J’ai voulu cette scène drôle, ironique et hautement improbable car je ne crois pas qu’il soit possible, actuellement, qu’un humble professeur de collège devienne la vedette d’une émission de télévision ! Ce que j’ai voulu montrer, c’est que certains problèmes importants de la société ne sont pas touchés par le monde médiatique. Et c’est bien dommage ! Je pense que dans les médias eux-mêmes, il n’y a absolument rien qui est incompatible avec l’intelligence, le savoir et la littérature. Mais pour le moment, on n’a certainement pas encore trouvé la formule idéale. Peut-être qu’il devrait y avoir des gens à l’intérieur du milieu des médias qui s’intéressent à cette importante question car ils représentent des moyens de transmission extrêmement puissants.
Alors pourquoi ne pas les faire servir à des choses intelligentes ? Je ne dis pas que ce qui se passe dans les médias n’est pas intelligent, absolument pas, mais on pourrait certainement travailler dans ce sens-là…
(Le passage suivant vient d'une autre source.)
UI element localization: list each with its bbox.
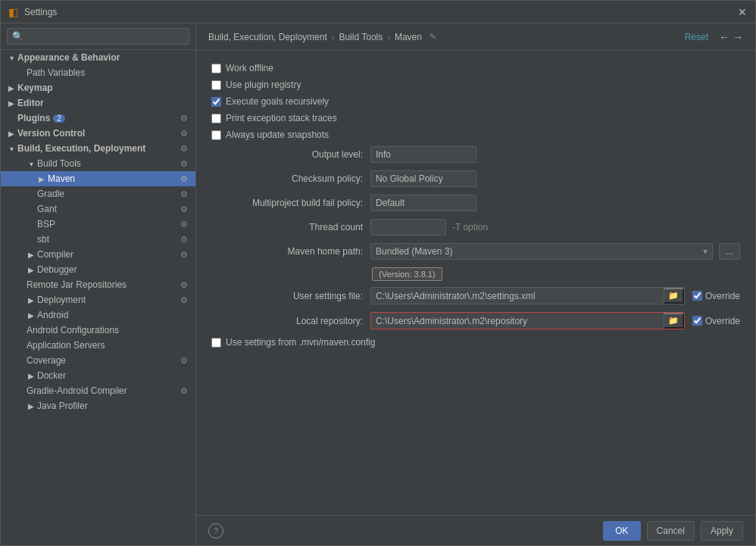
sidebar-label-appearance: Appearance & Behavior <box>17 52 120 63</box>
user-settings-override-checkbox[interactable] <box>692 291 702 301</box>
user-settings-input[interactable] <box>371 289 664 304</box>
help-button[interactable]: ? <box>208 523 223 538</box>
sidebar-item-coverage[interactable]: Coverage ⚙ <box>1 353 195 368</box>
apply-button[interactable]: Apply <box>701 521 743 541</box>
gear-icon-version-control[interactable]: ⚙ <box>179 128 189 139</box>
checksum-policy-row: Checksum policy: No Global Policy Warn F… <box>211 170 740 187</box>
sidebar-item-bsp[interactable]: BSP ⚙ <box>1 217 195 232</box>
sidebar-label-keymap: Keymap <box>17 83 53 93</box>
reset-button[interactable]: Reset <box>685 32 708 42</box>
sidebar-item-debugger[interactable]: ▶ Debugger <box>1 262 195 277</box>
expand-arrow-editor: ▶ <box>7 98 16 108</box>
gear-icon-gant[interactable]: ⚙ <box>179 204 189 214</box>
sidebar-label-plugins: Plugins <box>17 113 50 123</box>
expand-arrow-android: ▶ <box>27 310 36 320</box>
local-repo-control: 📁 Override <box>370 312 740 329</box>
gear-icon-deployment[interactable]: ⚙ <box>179 295 189 305</box>
settings-content: Work offline Use plugin registry Execute… <box>196 51 755 515</box>
close-button[interactable]: ✕ <box>737 7 748 17</box>
sidebar-item-build-exec-deploy[interactable]: ▾ Build, Execution, Deployment ⚙ <box>1 141 195 156</box>
checksum-policy-select[interactable]: No Global Policy Warn Fail <box>370 170 476 187</box>
use-plugin-registry-checkbox[interactable] <box>211 80 221 90</box>
checkbox-use-settings-mvn: Use settings from .mvn/maven.config <box>211 337 740 348</box>
sidebar-item-plugins[interactable]: Plugins 2 ⚙ <box>1 111 195 126</box>
sidebar-item-gradle[interactable]: Gradle ⚙ <box>1 186 195 201</box>
sidebar-label-build-tools: Build Tools <box>37 158 81 169</box>
gear-icon-plugins[interactable]: ⚙ <box>179 113 189 123</box>
breadcrumb-arrow2: › <box>387 33 390 42</box>
thread-count-input[interactable] <box>370 219 446 236</box>
forward-button[interactable]: → <box>733 31 743 43</box>
sidebar-item-appearance[interactable]: ▾ Appearance & Behavior <box>1 50 195 65</box>
local-repo-browse-button[interactable]: 📁 <box>664 313 684 329</box>
sidebar-item-path-variables[interactable]: Path Variables <box>1 65 195 80</box>
local-repo-override-checkbox[interactable] <box>692 316 702 326</box>
local-repo-input[interactable] <box>371 314 664 329</box>
output-level-row: Output level: Info Debug Warn Error <box>211 146 740 163</box>
back-button[interactable]: ← <box>719 31 729 43</box>
sidebar-item-version-control[interactable]: ▶ Version Control ⚙ <box>1 126 195 141</box>
output-level-select[interactable]: Info Debug Warn Error <box>370 146 476 163</box>
sidebar-item-sbt[interactable]: sbt ⚙ <box>1 232 195 247</box>
work-offline-label: Work offline <box>226 63 273 73</box>
expand-arrow-deployment: ▶ <box>27 295 36 304</box>
sidebar-label-android: Android <box>37 310 68 320</box>
sidebar-item-maven[interactable]: ▶ Maven ⚙ <box>1 171 195 186</box>
print-exception-checkbox[interactable] <box>211 114 221 123</box>
execute-goals-checkbox[interactable] <box>211 97 221 107</box>
sidebar-item-remote-jar[interactable]: Remote Jar Repositories ⚙ <box>1 277 195 292</box>
local-repo-override-label: Override <box>705 316 740 326</box>
user-settings-label: User settings file: <box>211 291 363 301</box>
sidebar-item-compiler[interactable]: ▶ Compiler ⚙ <box>1 247 195 262</box>
breadcrumb-part3: Maven <box>395 32 422 42</box>
user-settings-control: 📁 Override <box>370 287 740 304</box>
sidebar: ▾ Appearance & Behavior Path Variables ▶… <box>1 23 196 545</box>
main-content: ▾ Appearance & Behavior Path Variables ▶… <box>1 23 755 545</box>
bottom-bar: ? OK Cancel Apply <box>196 515 755 545</box>
title-bar-left: ◧ Settings <box>8 6 57 18</box>
use-plugin-registry-label: Use plugin registry <box>226 80 301 90</box>
sidebar-item-android[interactable]: ▶ Android <box>1 307 195 323</box>
user-settings-browse-button[interactable]: 📁 <box>664 288 684 304</box>
expand-arrow-java-profiler: ▶ <box>27 401 36 410</box>
search-input[interactable] <box>7 28 189 45</box>
sidebar-item-docker[interactable]: ▶ Docker <box>1 368 195 383</box>
expand-arrow-keymap: ▶ <box>7 83 16 92</box>
gear-icon-maven[interactable]: ⚙ <box>179 173 189 184</box>
gear-icon-bsp[interactable]: ⚙ <box>179 219 189 229</box>
gear-icon-remote-jar[interactable]: ⚙ <box>179 279 189 290</box>
expand-arrow-docker: ▶ <box>27 371 36 380</box>
ok-button[interactable]: OK <box>603 521 640 541</box>
always-update-checkbox[interactable] <box>211 130 221 140</box>
gear-icon-sbt[interactable]: ⚙ <box>179 234 189 245</box>
gear-icon-gradle-android[interactable]: ⚙ <box>179 385 189 396</box>
maven-home-browse-button[interactable]: ... <box>719 243 740 260</box>
gear-icon-gradle[interactable]: ⚙ <box>179 189 189 199</box>
sidebar-item-java-profiler[interactable]: ▶ Java Profiler <box>1 398 195 413</box>
user-settings-override-container: Override <box>692 291 740 301</box>
gear-icon-coverage[interactable]: ⚙ <box>179 355 189 366</box>
sidebar-label-gant: Gant <box>37 204 57 214</box>
multiproject-policy-select[interactable]: Default Fail At End Never Fail Fail Fast <box>370 195 476 211</box>
plugins-badge: 2 <box>53 114 65 123</box>
sidebar-item-gradle-android[interactable]: Gradle-Android Compiler ⚙ <box>1 383 195 398</box>
breadcrumb-part2: Build Tools <box>339 32 383 42</box>
sidebar-item-gant[interactable]: Gant ⚙ <box>1 201 195 217</box>
multiproject-policy-label: Multiproject build fail policy: <box>211 198 363 208</box>
gear-icon-build-tools[interactable]: ⚙ <box>179 158 189 169</box>
sidebar-items: ▾ Appearance & Behavior Path Variables ▶… <box>1 50 195 545</box>
work-offline-checkbox[interactable] <box>211 64 221 73</box>
sidebar-item-app-servers[interactable]: Application Servers <box>1 338 195 353</box>
sidebar-item-keymap[interactable]: ▶ Keymap <box>1 80 195 95</box>
gear-icon-compiler[interactable]: ⚙ <box>179 249 189 260</box>
sidebar-item-deployment[interactable]: ▶ Deployment ⚙ <box>1 292 195 307</box>
gear-icon-build-exec[interactable]: ⚙ <box>179 143 189 154</box>
sidebar-item-build-tools[interactable]: ▾ Build Tools ⚙ <box>1 156 195 171</box>
local-repo-label: Local repository: <box>211 316 363 326</box>
sidebar-item-editor[interactable]: ▶ Editor <box>1 95 195 111</box>
cancel-button[interactable]: Cancel <box>647 521 695 541</box>
use-settings-mvn-checkbox[interactable] <box>211 338 221 348</box>
sidebar-label-maven: Maven <box>48 173 75 184</box>
thread-count-label: Thread count <box>211 222 363 232</box>
sidebar-item-android-configs[interactable]: Android Configurations <box>1 323 195 338</box>
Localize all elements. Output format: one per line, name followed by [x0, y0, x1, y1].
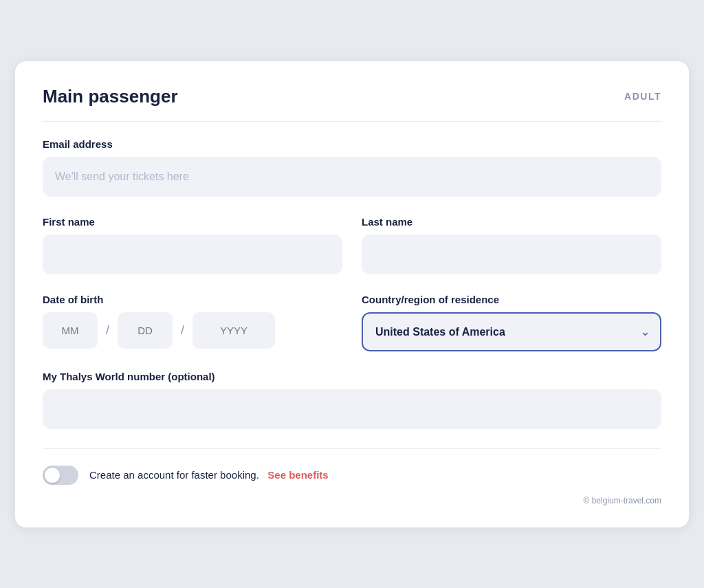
dob-separator-2: /	[181, 323, 184, 338]
email-section: Email address	[43, 138, 661, 197]
card-header: Main passenger ADULT	[43, 86, 661, 122]
see-benefits-link[interactable]: See benefits	[267, 469, 328, 481]
country-select[interactable]: United States of America United Kingdom …	[362, 312, 661, 351]
last-name-section: Last name	[362, 216, 661, 274]
footer-create-account-text: Create an account for faster booking.	[89, 469, 259, 481]
name-section: First name Last name	[43, 216, 661, 274]
email-label: Email address	[43, 138, 661, 150]
country-section: Country/region of residence United State…	[362, 294, 661, 351]
first-name-input[interactable]	[43, 235, 342, 274]
country-select-wrapper: United States of America United Kingdom …	[362, 312, 661, 351]
dob-section: Date of birth / /	[43, 294, 342, 351]
dob-mm-input[interactable]	[43, 312, 98, 349]
last-name-label: Last name	[362, 216, 661, 228]
dob-dd-input[interactable]	[118, 312, 173, 349]
footer-text: Create an account for faster booking. Se…	[89, 469, 329, 481]
card-footer: Create an account for faster booking. Se…	[43, 448, 661, 485]
toggle-thumb	[45, 468, 60, 483]
thalys-section: My Thalys World number (optional)	[43, 371, 661, 429]
thalys-label: My Thalys World number (optional)	[43, 371, 661, 382]
email-input[interactable]	[43, 157, 661, 197]
main-passenger-card: Main passenger ADULT Email address First…	[15, 61, 689, 527]
adult-badge: ADULT	[624, 91, 661, 102]
page-title: Main passenger	[43, 86, 178, 107]
thalys-input[interactable]	[43, 389, 661, 429]
dob-separator-1: /	[106, 323, 109, 338]
dob-yyyy-input[interactable]	[192, 312, 275, 349]
last-name-input[interactable]	[362, 235, 661, 274]
account-toggle[interactable]	[43, 466, 78, 485]
country-label: Country/region of residence	[362, 294, 661, 305]
dob-row: / /	[43, 312, 342, 349]
first-name-label: First name	[43, 216, 342, 228]
first-name-section: First name	[43, 216, 342, 274]
copyright-text: © belgium-travel.com	[43, 496, 661, 505]
dob-country-section: Date of birth / / Country/region of resi…	[43, 294, 661, 351]
dob-label: Date of birth	[43, 294, 342, 305]
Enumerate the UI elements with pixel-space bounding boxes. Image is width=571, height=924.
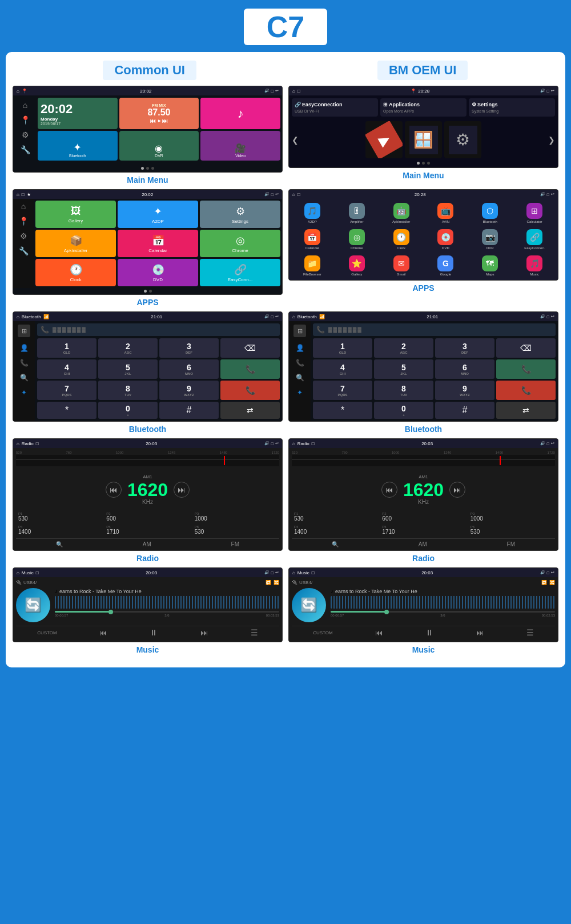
bm-next-arrow[interactable]: ❯ xyxy=(548,135,555,145)
progress-bar[interactable] xyxy=(55,611,279,613)
bm-app-dvd[interactable]: 💿DVD xyxy=(424,227,468,252)
key-4[interactable]: 4GHI xyxy=(37,359,96,379)
bm-preset-p5[interactable]: P51710 xyxy=(380,524,467,536)
app-chrome[interactable]: ◎Chrome xyxy=(200,230,280,257)
bm-key-1[interactable]: 1GLD xyxy=(313,338,372,358)
bm-key-4[interactable]: 4GHI xyxy=(313,359,372,379)
dialpad-icon[interactable]: ⊞ xyxy=(18,325,30,337)
shuffle-icon[interactable]: 🔀 xyxy=(274,580,279,585)
bm-next-track-btn[interactable]: ⏭ xyxy=(476,628,484,637)
bm-key-5[interactable]: 5JKL xyxy=(374,359,433,379)
bm-recent-icon[interactable]: 📞 xyxy=(296,359,304,367)
bm-app-a2dp[interactable]: 🎵A2DP xyxy=(291,201,334,226)
radio-search-btn[interactable]: 🔍 xyxy=(56,541,63,547)
key-2[interactable]: 2ABC xyxy=(98,338,158,358)
bm-search-icon[interactable]: 🔍 xyxy=(296,374,304,382)
bm-applications-card[interactable]: ⊞ Applications Open More APPs xyxy=(380,98,467,117)
key-6[interactable]: 6MNO xyxy=(159,359,219,379)
key-hash[interactable]: # xyxy=(159,402,219,419)
bm-app-avin[interactable]: 📺AVIN xyxy=(424,201,468,226)
bm-key-call-green[interactable]: 📞 xyxy=(496,359,556,379)
bm-app-easyconn[interactable]: 🔗EasyConnec. xyxy=(513,227,556,252)
bm-key-swap[interactable]: ⇄ xyxy=(496,402,556,419)
bm-key-9[interactable]: 9WXYZ xyxy=(435,381,494,400)
music-tile[interactable]: ♪ xyxy=(200,98,280,129)
bm-app-amplifier[interactable]: 🎚Amplifier xyxy=(335,201,379,226)
bm-key-end-call[interactable]: 📞 xyxy=(496,381,556,400)
bm-prev-track-btn[interactable]: ⏮ xyxy=(375,628,383,637)
bm-key-star[interactable]: * xyxy=(313,402,372,419)
bm-settings-card[interactable]: ⚙ Settings System Setting xyxy=(469,98,555,117)
bt-icon[interactable]: ✦ xyxy=(21,389,27,397)
bm-playlist-btn[interactable]: ☰ xyxy=(526,628,534,637)
key-9[interactable]: 9WXYZ xyxy=(159,381,219,400)
radio-am-btn[interactable]: AM xyxy=(143,541,151,547)
bm-radio-search-btn[interactable]: 🔍 xyxy=(332,541,339,547)
contacts-icon[interactable]: 👤 xyxy=(20,344,29,352)
bm-key-2[interactable]: 2ABC xyxy=(374,338,433,358)
bm-progress-handle[interactable] xyxy=(384,610,389,614)
radio-fm-btn[interactable]: FM xyxy=(231,541,239,547)
time-tile[interactable]: 20:02 Monday 2019/06/17 xyxy=(38,98,118,129)
next-track-btn[interactable]: ⏭ xyxy=(200,628,208,637)
bm-app-gmail[interactable]: ✉Gmail xyxy=(380,253,423,278)
app-clock[interactable]: 🕐Clock xyxy=(35,259,116,286)
bm-key-8[interactable]: 8TUV xyxy=(374,381,433,400)
radio-next-btn[interactable]: ⏭ xyxy=(174,482,190,498)
repeat-icon[interactable]: 🔁 xyxy=(266,580,271,585)
app-a2dp[interactable]: ✦A2DP xyxy=(118,201,198,228)
radio-tile[interactable]: FM MIX 87.50 ⏮ ▶ ⏭ xyxy=(119,98,199,129)
app-easyconn[interactable]: 🔗EasyConn... xyxy=(200,259,280,286)
bm-key-backspace[interactable]: ⌫ xyxy=(496,338,556,358)
search-icon[interactable]: 🔍 xyxy=(20,374,29,382)
key-0[interactable]: 0+ xyxy=(98,402,158,419)
preset-p3[interactable]: P3 1000 xyxy=(192,511,279,523)
dvr-tile[interactable]: ◉ DVR xyxy=(119,131,199,161)
key-end-call[interactable]: 📞 xyxy=(220,381,280,400)
key-backspace[interactable]: ⌫ xyxy=(220,338,280,358)
key-7[interactable]: 7PQRS xyxy=(37,381,96,400)
bm-app-chrome[interactable]: ◎Chrome xyxy=(335,227,379,252)
bm-radio-fm-btn[interactable]: FM xyxy=(507,541,515,547)
preset-p2[interactable]: P2 600 xyxy=(104,511,191,523)
bm-preset-p6[interactable]: P6530 xyxy=(468,524,555,536)
bm-preset-p3[interactable]: P31000 xyxy=(468,511,555,523)
bm-app-google[interactable]: GGoogle xyxy=(424,253,468,278)
bm-bt-icon[interactable]: ✦ xyxy=(297,389,303,397)
key-star[interactable]: * xyxy=(37,402,96,419)
key-call-green[interactable]: 📞 xyxy=(220,359,280,379)
bm-easy-connection-card[interactable]: 🔗 EasyConnection USB Or Wi-Fi xyxy=(292,98,378,117)
radio-prev-btn[interactable]: ⏮ xyxy=(106,482,122,498)
key-swap[interactable]: ⇄ xyxy=(220,402,280,419)
prev-track-btn[interactable]: ⏮ xyxy=(99,628,107,637)
custom-btn[interactable]: CUSTOM xyxy=(37,630,57,635)
bm-key-7[interactable]: 7PQRS xyxy=(313,381,372,400)
preset-p6[interactable]: P6 530 xyxy=(192,524,279,536)
bm-radio-next-btn[interactable]: ⏭ xyxy=(449,482,465,498)
app-apkinstaller[interactable]: 📦Apkinstaller xyxy=(35,230,116,257)
bm-key-hash[interactable]: # xyxy=(435,402,494,419)
bm-app-filebrowser[interactable]: 📁FileBrowser xyxy=(291,253,334,278)
play-pause-btn[interactable]: ⏸ xyxy=(150,628,158,637)
video-tile[interactable]: 🎥 Video xyxy=(200,131,280,161)
key-8[interactable]: 8TUV xyxy=(98,381,158,400)
bm-contacts-icon[interactable]: 👤 xyxy=(296,344,304,352)
bm-app-maps[interactable]: 🗺Maps xyxy=(468,253,512,278)
bm-app-calendar[interactable]: 📅Calendar xyxy=(291,227,334,252)
key-1[interactable]: 1GLD xyxy=(37,338,96,358)
bm-key-6[interactable]: 6MNO xyxy=(435,359,494,379)
preset-p5[interactable]: P5 1710 xyxy=(104,524,191,536)
bm-app-calculator[interactable]: ⊞Calculator xyxy=(513,201,556,226)
bm-progress-bar[interactable] xyxy=(331,611,555,613)
bm-app-clock[interactable]: 🕐Clock xyxy=(380,227,423,252)
bm-app-gallery[interactable]: ⭐Gallery xyxy=(335,253,379,278)
progress-handle[interactable] xyxy=(108,610,113,614)
bluetooth-tile[interactable]: ✦ Bluetooth xyxy=(38,131,118,161)
preset-p1[interactable]: P1 530 xyxy=(16,511,103,523)
bm-play-pause-btn[interactable]: ⏸ xyxy=(425,628,433,637)
key-3[interactable]: 3DEF xyxy=(159,338,219,358)
key-5[interactable]: 5JKL xyxy=(98,359,158,379)
app-calendar[interactable]: 📅Calendar xyxy=(118,230,198,257)
playlist-btn[interactable]: ☰ xyxy=(251,628,258,637)
preset-p4[interactable]: P4 1400 xyxy=(16,524,103,536)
En fait, le professeur travaille peut-être trop dans l’ombre si on le compare aux médias, qui eux, se contentent de transmettre leur lot de mauvaises nouvelles et quelquefois de bonnes. Il faudrait peut-être trouver un système pour transmettre ce savoir, le rendre intéressant et surtout le faire sentir utile…

Oui. Je me demande comment il se fait qu’avec de tels moyens, les ordinateurs, Internet… c’est incroyable tout ce que l’être humain a à sa disposition ! Mettons-nous à la place de Leonard de Vinci. En pleine Renaissance, s’il avait eu entre les mains tout ce qu’on a aujourd’hui, il aurait trouvé cela incroyable. On devrait peut-être prendre conscience de la puissance des instruments qu’on a et essayer de les faire servir à l’intelligence de l’homme. D’une certaine manière, on méprise cette dimension de l’être humain. Personnellement, je trouve que c’est un des grands plaisirs de l’existence que d’être intelligent et que d’aimer la connaissance. C’est un plaisir qu’on devrait transmettre, faire partager.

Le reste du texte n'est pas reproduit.